ML Interview Prepration Guide (Draft)

ML Interview Guide
Author

Aayush Agrawal

Published

August 24, 2024

A collection of resources while preparing for MLE interviews at Meta or other big tech companies.

Not long ago, I transitioned from a Senior ML Scientist role at Microsoft to a Machine Learning Engineer position at Meta, and the journey was anything but quick. The preparation process was extensive, especially since it was my first experience with LeetCode-style coding interviews and ML system design interviews. While there are many resources available for preparation, I’ll be sharing the ones that helped me navigate and succeed in this challenging process.

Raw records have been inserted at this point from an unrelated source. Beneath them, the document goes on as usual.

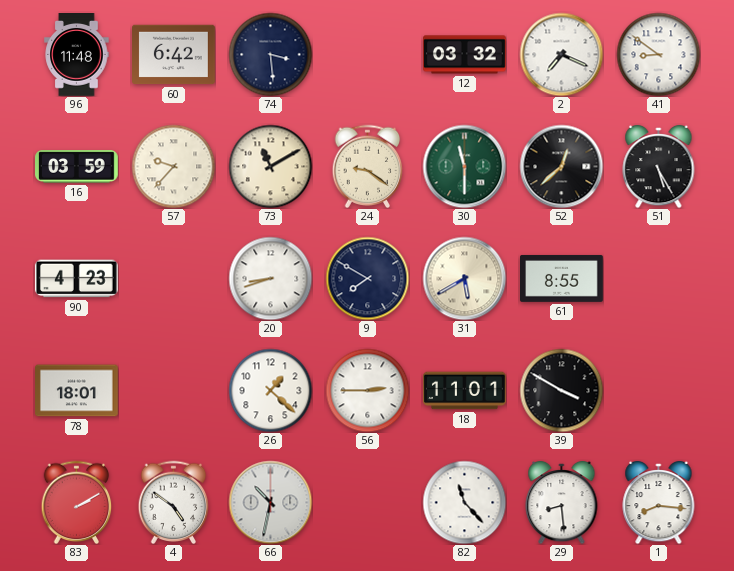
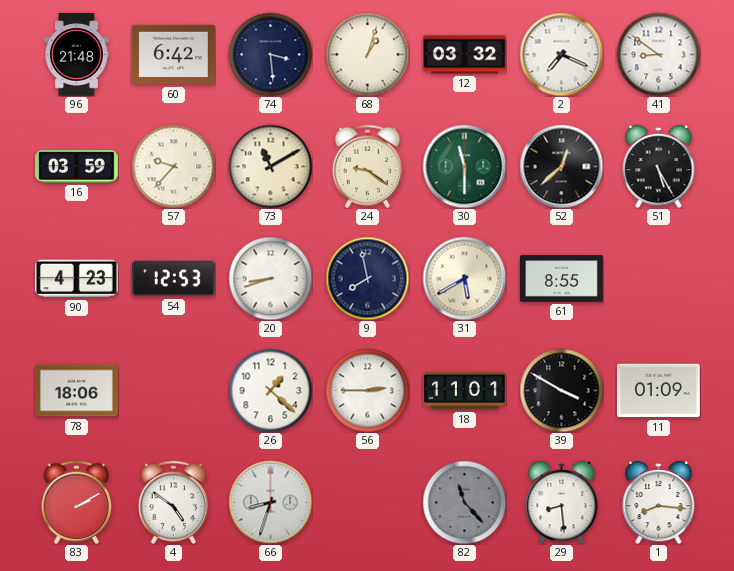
96: 11:48 -> 21:48
68: none -> 1:03
54: none -> 12:53
9: 7:50 -> 7:58
78: 18:01 -> 18:06
11: none -> 01:09
66: 10:32 -> 8:33
82 dial: white -> grey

I will try to cover the following -

  1. Interview Process Overview: Break down the entire interview process, from initial screenings to the final onsite interviews, and share tips on what to expect at each stage.

  2. Coding Interviews: Dive into the LeetCode-style coding interviews,how I prepared for them, and the strategies that worked best for me.

  3. ML System Design Interviews: Explore the ML system design interviews, offering insights into the key concepts you need to know, how to approach open-ended design problems, and the resources that helped me build a strong foundation.

  4. Behavioral Interviews: Finally, I’ll talk about the behavioral interviews, and how I prepared to effectively communicate my past work and problem-solving approach.

1 Interview Process Overview

The interview process typically starts with a screening round, followed by a more extensive onsite round.

For the phone screen, the format varies depending on the level you’re interviewing for:

  • E4/E5:
    • 5 min: Introduction
    • 35 mins: Two leetcode coding problems (Easy/Medium)
    • 5 mins: Questions for interviewer
  • E6:
    • 2 min: Introduction
    • 25 mins: One or Two leetcode coding problems
    • 15 mins: Behavioral interview
    • 3 mins: Question for interviewer

Once you clear the phone screen you will be invited for on-site interviews which includes coding round, ML system design round and behavioral round. Again the composition varies depending on the level you’re interviewing for:

  • E4/E5:
    • 2 coding rounds
    • 1 ML system design
    • 1 Behavioral
  • E6
    • 2 coding rounds
    • 2 ML system design
    • 1 Behavioral

The level of preparation required for both phone interviews and onsite rounds is similar.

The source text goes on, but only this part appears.